„[Kolonialismus ist] eine systematisierte Verneinung des anderen, eine verzweifelte Entscheidung, dem anderen jedes Attribut der Menschheit zu verweigern“ Frantz Fanon, „Die Verdammten dieser Erde“, veröffentlicht 1961. Es ist sein letztes Buch, wahrscheinlich sein populärstes Werk und fand zunächst aufgrund des Algerienkrieges eine besondere Resonanz.

Das Buch ist heute eines der wichtigsten Werke der postkolonialen Theorie. Die Mischung aus sozialpsychologischer Analyse und politischer Kampfschrift machte die Schrift in vielen Teilen der Welt extrem populär und wurde zu einem wichtigen Grundsatzwerk innerhalb antikolonialer Bewegungen.

Die wichtigsten Thesen Frantz Fanon
Für Frantz Fanon ist Gewalt der effektive Weg zur Bekämpfung der Kolonialmächte. Die koloniale Expansion europäischer Mächte nach Afrika hat nach Fanon nicht nur ökonomische und territoriale Auswirkungen. Mit der rassistischen Zivilisationsmission wurde den Kolonialisierten systematisch ihre Menschlichkeit abgesprochen.
In seiner Schrift analysiert Frantz Fanon die Strategien der Kolonialmächte. Er beschreibt zum Beispiel die Vorgehensweise „Teile und herrsche“ der Kolonialmächte, durch die unterschiedlichen Bevölkerungsgruppen in den Kolonien gegeneinander ausgespielt wurden um eine breite Koalition verschiedener Ethnien zu verhindern. Für Fanon ist es genau diese Einheit, die für eine Revolution bzw. den Aufbau eines unabhängigen Staates gebraucht wird.

Frantz Fanon

Zentral in Fanons Werk ist zudem die Reflexion über die Auswirkungen von Gewalt auf Körper und Geist der Kolonisierten. Die Kolonialisierten erleiden nicht nur körperliche Schäden durch Zwangsarbeit, Gewalt und Folter, sondern auch psychologische Traumata, die durch Mechanismen der kulturellen und ethischen Assimilationsprozesse der Kolonialmächte und den dadurch resultierenden Identitätsverlusts verursacht werden. Denn mit der europäischen Expansion wurde nicht nur Land erobert, sondern systematisch Wertesysteme der ansässigen Bevölkerungen verdrängt und durch westliche Normen ersetzt. Das reicht von Sprache, über Bildung bis hin zu kulturellen Praktiken. Deshalb betont Frantz Fanon die Bedeutung der Kultur sowie die Auswirkungen der Gewalt, die von der Unterdrückung der lokalen Sprachen ausgeht.

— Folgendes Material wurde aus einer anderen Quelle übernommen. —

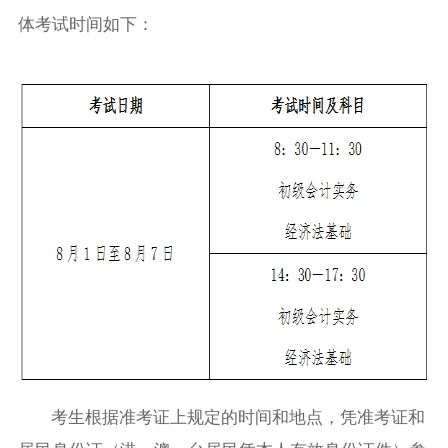
体考试时间如下：
考生根据准考证上规定的时间和地点，凭准考证和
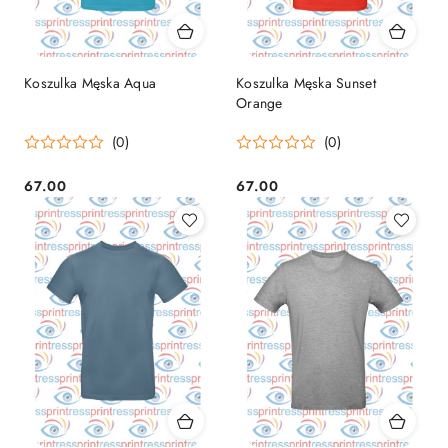
Koszulka Męska Aqua
Koszulka Męska Sunset
Orange
(0)
(0)
67.00
67.00
Cena:
Cena:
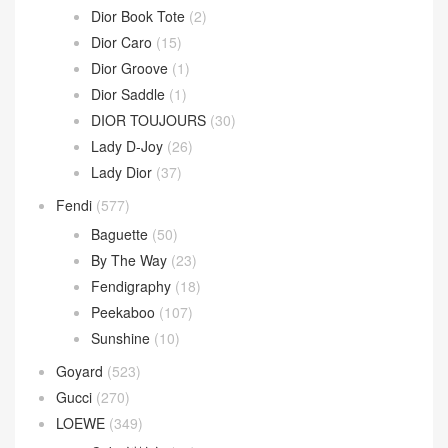
Sardine Hobo
(4)
Wallace Bag
(10)
Celine
(340)
Chanel
(669)
Dior
(508)
30 Montaigne
(9)
Dior Bobby
(4)
Dior Book Tote
(2)
Dior Caro
(15)
Dior Groove
(1)
Dior Saddle
(1)
DIOR TOUJOURS
(30)
Lady D-Joy
(26)
Lady Dior
(37)
Fendi
(577)
Baguette
(50)
By The Way
(23)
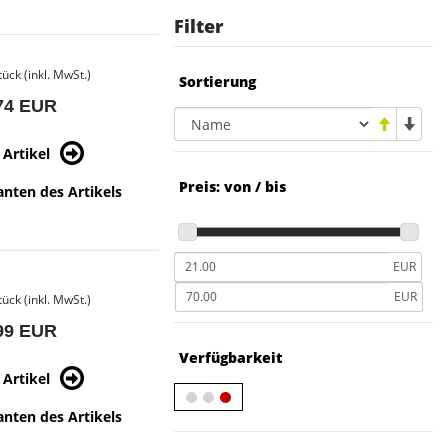
Filter
tück (inkl. MwSt.)
Sortierung
74 EUR
Artikel
Preis: von / bis
anten des Artikels
EUR
EUR
tück (inkl. MwSt.)
99 EUR
Verfügbarkeit
Artikel
anten des Artikels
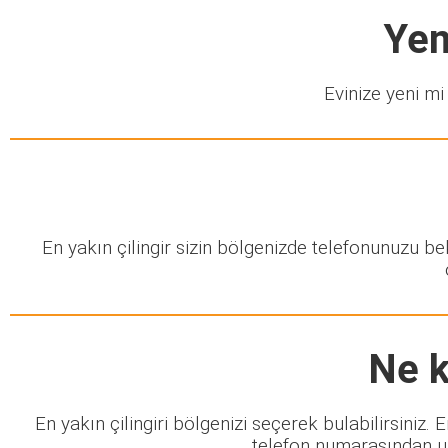
Yem
Evinize yeni mi 
En yakın çilingir sizin bölgenizde telefonunuzu b
Ne k
En yakın çilingiri bölgenizi seçerek bulabilirsiniz.
telefon numarasından ula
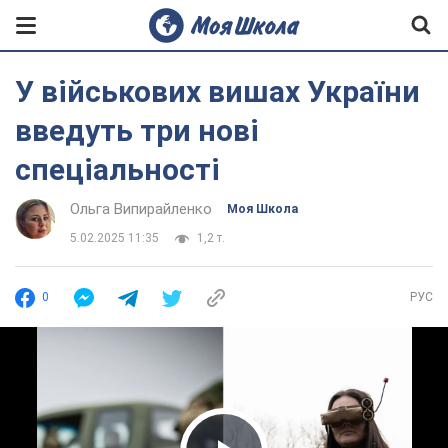
У військових вишах України
введуть три нові
спеціальності
Ольга Випирайленко
Моя Школа
5.02.2025 11:35
1,2 т.
0
РУС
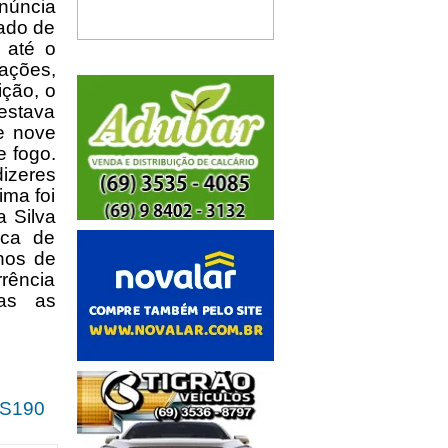
núncia
ado de
 até o
ações,
ção, o
 estava
e nove
e fogo.
izeres
ima foi
a Silva
ica de
lhos de
rrência
das as
S190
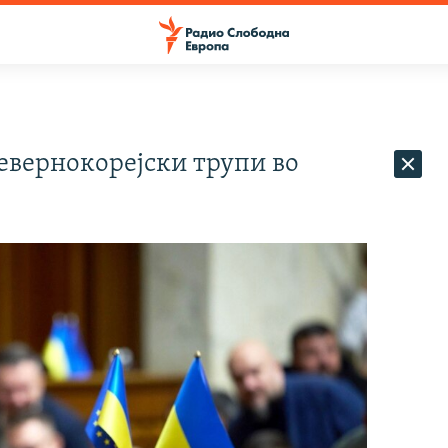
севернокорејски трупи во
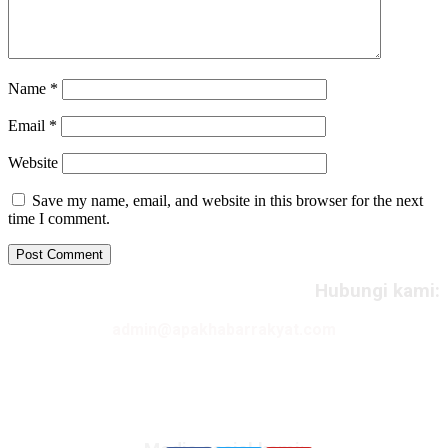
Name
*
Email
*
Website
Save my name, email, and website in this browser for the next
time I comment.
Hubungi kami:
admin@apakhabarrakyat.com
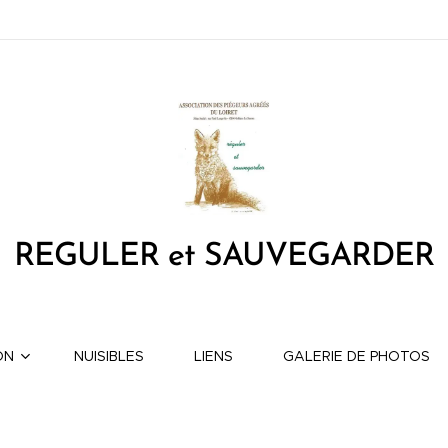
REGULER et SAUVEGARDER
ON
NUISIBLES
LIENS
GALERIE DE PHOTOS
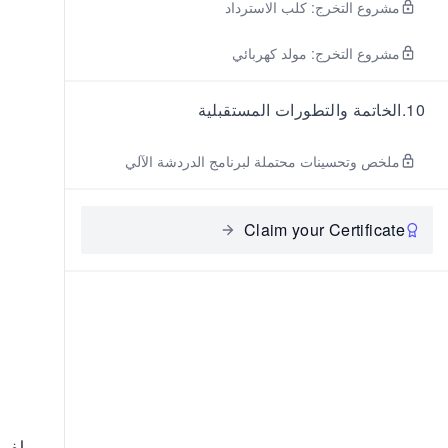
مشروع التخرج: كلب الاسترداد
مشروع التخرج: مولد كهربائي
10
.
الخاتمة والتطورات المستقبلية
ملخص وتحسينات محتملة لبرنامج الدردشة الآلي
Claim your Certificate
لفهم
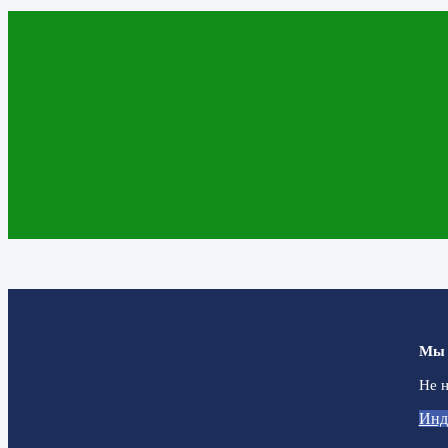
Мы 
Не н
Инд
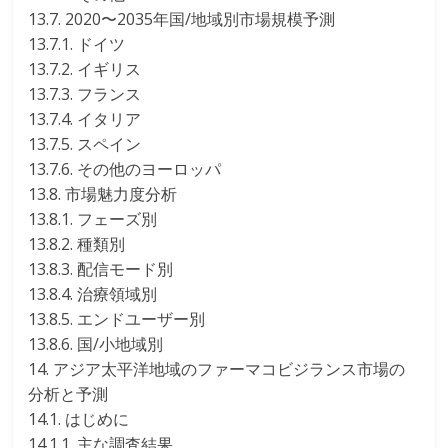
13.7. 2020〜2035年国/地域別市場規模予測
13.7.1. ドイツ
13.7.2. イギリス
13.7.3. フランス
13.7.4. イタリア
13.7.5. スペイン
13.7.6. その他のヨーロッパ
13.8. 市場魅力度分析
13.8.1. フェーズ別
13.8.2. 種類別
13.8.3. 配信モード別
13.8.4. 治療領域別
13.8.5. エンドユーザー別
13.8.6. 国/小地域別
14. アジア太平洋地域のファーマコビジランス市場の
分析と予測
14.1. はじめに
14.1.1. 主な調査結果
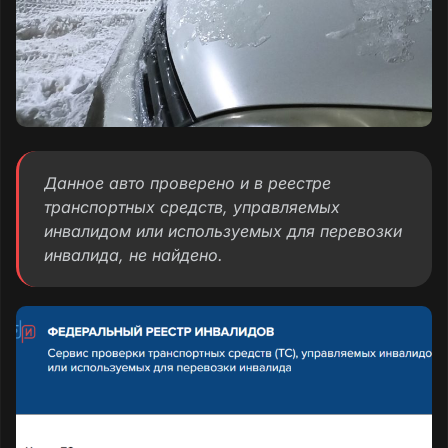
Данное авто проверено и в реестре
транспортных средств, управляемых
инвалидом или используемых для перевозки
инвалида, не найдено.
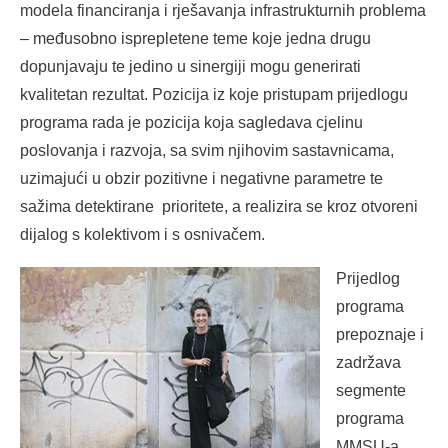
modela financiranja i rješavanja infrastrukturnih problema
– međusobno isprepletene teme koje jedna drugu
dopunjavaju te jedino u sinergiji mogu generirati
kvalitetan rezultat. Pozicija iz koje pristupam prijedlogu
programa rada je pozicija koja sagledava cjelinu
poslovanja i razvoja, sa svim njihovim sastavnicama,
uzimajući u obzir pozitivne i negativne parametre te
sažima detektirane prioritete, a realizira se kroz otvoreni
dijalog s kolektivom i s osnivačem.
Prijedlog
programa
prepoznaje i
zadržava
segmente
programa
MMSU-a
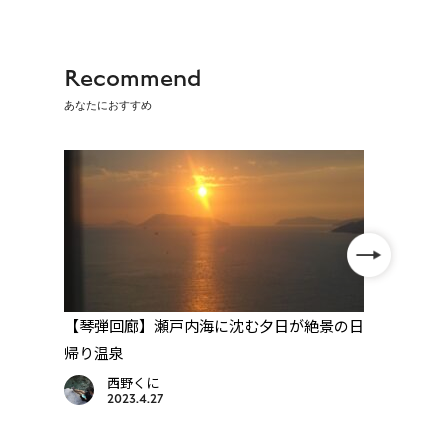
Recommend
あなたにおすすめ
スタ
【琴弾回廊】瀬戸内海に沈む夕日が絶景の日
【道
帰り温泉
道後
西野くに
2023.4.27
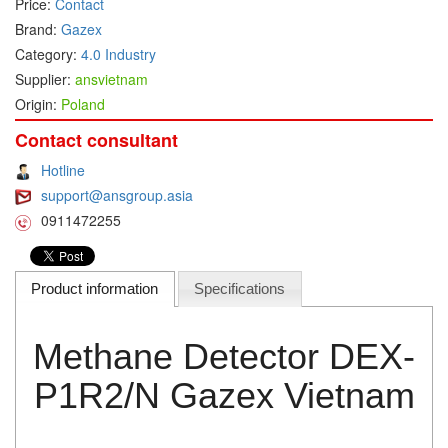
Price:
Contact
Brand:
Gazex
DEIF
Category:
4.0 Industry
Delmhorst VietNam
Supplier:
ansvietnam
DELTA
Origin:
Poland
Delta Ohm
Contact consultant
Delta sensor
Hotline
Delta-mobrey
support@ansgroup.asia
DEMA Engineering/ Foam- IT
0911472255
DESAX
DET-TRONICS
Product information
Specifications
Deublin
Diakont
Methane Detector DEX-
Dias Infrared
P1R2/N Gazex Vietnam
DINA Elektronik
Dinel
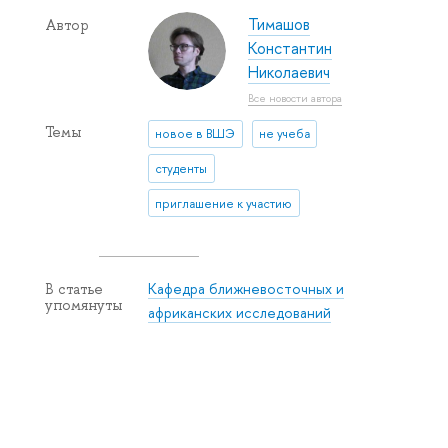
Тимашов
Автор
Константин
Николаевич
Все новости автора
Темы
новое в ВШЭ
не учеба
студенты
приглашение к участию
Кафедра ближневосточных и
В статье
упомянуты
африканских исследований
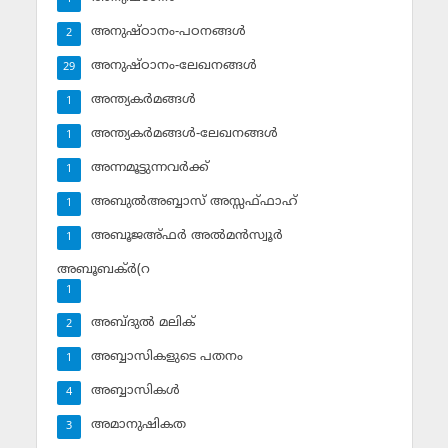
അനുഷ്ഠാനം-പഠനങ്ങള്‍
2
അനുഷ്ഠാനം-ലേഖനങ്ങള്‍
29
അന്ത്യകര്‍മങ്ങള്‍
1
അന്ത്യകര്‍മങ്ങള്‍-ലേഖനങ്ങള്‍
1
അന്നമൂട്ടുന്നവര്‍ക്ക്
1
അബുല്‍അബ്ബാസ് അസ്സഫ്ഫാഹ്‌
1
അബൂജഅ്ഫര്‍ അല്‍മന്‍സ്വൂര്‍
1
അബൂബക്ര്‍(റ
1
അബ്ദുല്‍ മലിക്‌
2
അബ്ബാസികളുടെ പതനം
1
അബ്ബാസികള്‍
4
അമാനുഷികത
3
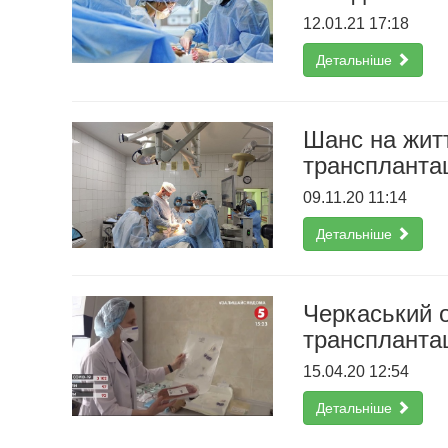
12.01.21 17:18
Детальніше
Шанс на жит
транспланта
09.11.20 11:14
Детальніше
Черкаський 
трансплантац
15.04.20 12:54
Детальніше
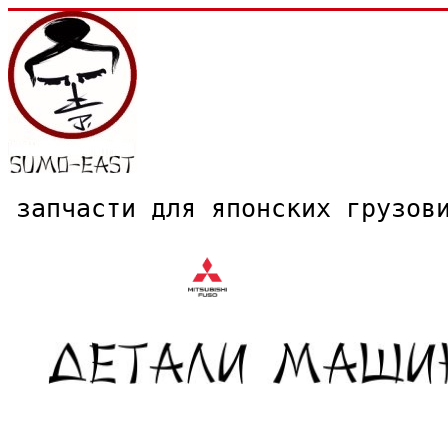
запчасти для японских грузо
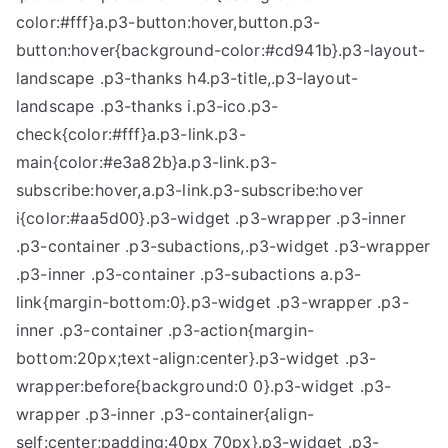
color:#fff}a.p3-button:hover,button.p3-
button:hover{background-color:#cd941b}.p3-layout-
landscape .p3-thanks h4.p3-title,.p3-layout-
landscape .p3-thanks i.p3-ico.p3-
check{color:#fff}a.p3-link.p3-
main{color:#e3a82b}a.p3-link.p3-
subscribe:hover,a.p3-link.p3-subscribe:hover
i{color:#aa5d00}.p3-widget .p3-wrapper .p3-inner
.p3-container .p3-subactions,.p3-widget .p3-wrapper
.p3-inner .p3-container .p3-subactions a.p3-
link{margin-bottom:0}.p3-widget .p3-wrapper .p3-
inner .p3-container .p3-action{margin-
bottom:20px;text-align:center}.p3-widget .p3-
wrapper:before{background:0 0}.p3-widget .p3-
wrapper .p3-inner .p3-container{align-
self:center;padding:40px 70px}.p3-widget .p3-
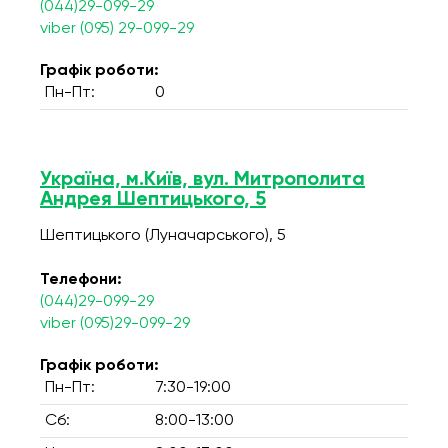
(044)29-099-29
viber (095) 29-099-29
Графік роботи:
Пн-Пт:
0
Україна, м.Київ, вул. Митрополита
Андрея Шептицького, 5
Шептицького (Луначарського), 5
Телефони:
(044)29-099-29
viber (095)29-099-29
Графік роботи:
Пн-Пт:
7:30-19:00
Сб:
8:00-13:00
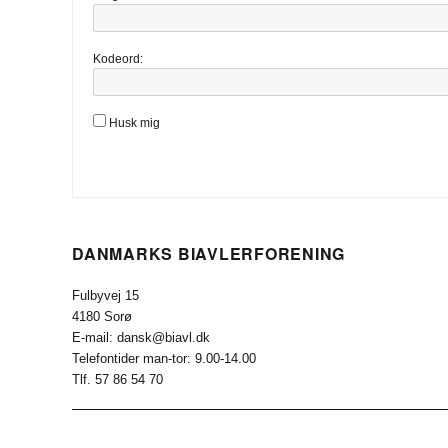
Kodeord:
Husk mig
DANMARKS BIAVLERFORENING
Fulbyvej 15
4180 Sorø
E-mail: dansk@biavl.dk
Telefontider man-tor: 9.00-14.00
Tlf. 57 86 54 70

Ein Klassiker der postkolonialen Theorie
Jean Paul Sartre schrieb damals das Vorwort für Frantz Fanons revolutionäres Buch. Die Forderung de gewalttätigen Widerstand verursachten bei seiner Veröffentlichung eine Zensur. Dieses Buch ist ein grundlegendes Element um die komplexen Prozesse des Kolonialismus zu verstehen. Durch sein Werk ermutigt Fanon die Kolonialisierten gegen den Unterdrücker zu protestieren. Er verwendet seine Expertise als Psychiater bei der Untersuchung der Folgen von Gewalt auf Körper und Geist. Durch diese Dekonstruktion des Kolonialismus und seiner Konsequenzen wurde er zum Sprecher antikolonialer Bewegungen im Globalen Süden.